Please reproduce the entries below exactly as they stand, but leave the pictures out.

------------------------------------------------------------------------

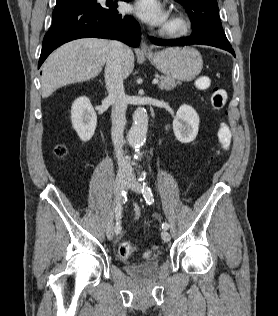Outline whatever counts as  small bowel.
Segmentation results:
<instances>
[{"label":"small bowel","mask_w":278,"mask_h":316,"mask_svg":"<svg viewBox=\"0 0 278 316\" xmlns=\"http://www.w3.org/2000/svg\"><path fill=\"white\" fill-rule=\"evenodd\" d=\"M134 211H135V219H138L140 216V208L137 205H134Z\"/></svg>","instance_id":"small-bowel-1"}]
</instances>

------------------------------------------------------------------------

:: Solution for this exercise ::
Outline whatever counts as  small bowel.
Segmentation results:
<instances>
[{"label":"small bowel","mask_w":278,"mask_h":316,"mask_svg":"<svg viewBox=\"0 0 278 316\" xmlns=\"http://www.w3.org/2000/svg\"><path fill=\"white\" fill-rule=\"evenodd\" d=\"M134 211H135V219H138L140 216V208L137 205H134Z\"/></svg>","instance_id":"small-bowel-1"}]
</instances>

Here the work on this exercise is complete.